START Input records
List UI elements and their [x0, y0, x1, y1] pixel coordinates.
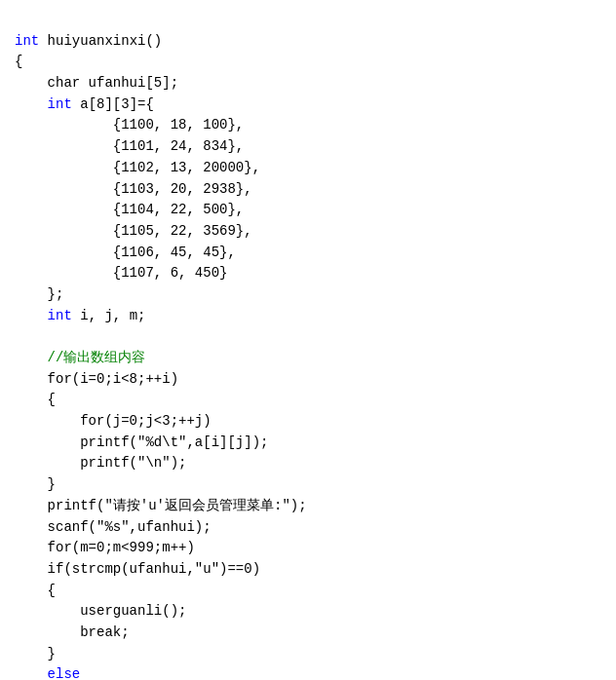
keyword-int-3: int — [48, 308, 72, 323]
code-block: int huiyuanxinxi() { char ufanhui[5]; in… — [15, 10, 601, 680]
line-2: { — [15, 54, 22, 69]
comment-1: //输出数组内容 — [15, 350, 145, 365]
line-14b: i, j, m; — [72, 308, 146, 323]
keyword-else: else — [15, 666, 80, 680]
line-10: {1105, 22, 3569}, — [15, 223, 252, 239]
line-24: for(m=0;m<999;m++) — [15, 540, 195, 555]
line-17: { — [15, 392, 56, 407]
line-12: {1107, 6, 450} — [15, 265, 227, 281]
line-28: break; — [15, 624, 130, 640]
line-5: {1100, 18, 100}, — [15, 117, 244, 132]
line-7: {1102, 13, 20000}, — [15, 160, 260, 175]
function-decl: huiyuanxinxi() — [39, 33, 162, 49]
line-16: for(i=0;i<8;++i) — [15, 371, 178, 387]
line-23: scanf("%s",ufanhui); — [15, 519, 212, 535]
line-13: }; — [15, 286, 63, 302]
line-6: {1101, 24, 834}, — [15, 138, 244, 154]
line-21: } — [15, 476, 56, 492]
keyword-int-2: int — [48, 96, 72, 112]
line-22: printf("请按'u'返回会员管理菜单:"); — [15, 498, 307, 513]
line-18: for(j=0;j<3;++j) — [15, 413, 212, 429]
line-11: {1106, 45, 45}, — [15, 245, 236, 260]
line-26: { — [15, 583, 56, 598]
line-4b: a[8][3]={ — [72, 96, 154, 112]
line-3: char ufanhui[5]; — [15, 75, 178, 91]
line-8: {1103, 20, 2938}, — [15, 181, 252, 197]
line-20: printf("\n"); — [15, 455, 186, 471]
keyword-int: int — [15, 33, 39, 49]
line-14 — [15, 308, 48, 323]
line-9: {1104, 22, 500}, — [15, 202, 244, 217]
code-container: int huiyuanxinxi() { char ufanhui[5]; in… — [0, 0, 616, 680]
line-4 — [15, 96, 48, 112]
line-25: if(strcmp(ufanhui,"u")==0) — [15, 561, 260, 577]
line-29: } — [15, 646, 56, 661]
line-19: printf("%d\t",a[i][j]); — [15, 434, 268, 450]
line-27: userguanli(); — [15, 603, 186, 619]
END Input records
** How to complete this task **
Each line in the listing that contains "huiyuanxinxi" should be returned.

** Answer section **
code-block: int huiyuanxinxi() { char ufanhui[5]; in… — [15, 10, 601, 680]
function-decl: huiyuanxinxi() — [39, 33, 162, 49]
code-container: int huiyuanxinxi() { char ufanhui[5]; in… — [0, 0, 616, 680]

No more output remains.